▼▼▼

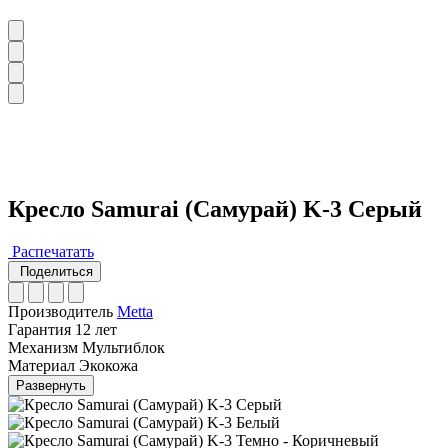
Кресло Samurai (Самурай) K-3 Серый
Распечатать
Поделиться
Производитель
Metta
Гарантия
12 лет
Механизм
Мультиблок
Материал
Экокожа
Развернуть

▲▲▲

**INSTRUCTIONS TO FOLLOW:** Return all the entries word for word, but omit any pictures they contain.

**RESPONSE BOX:**
Кресло Samurai (Самурай) K-3 Серый
Распечатать
Поделиться
Производитель
Metta
Гарантия
12 лет
Механизм
Мультиблок
Материал
Экокожа
Развернуть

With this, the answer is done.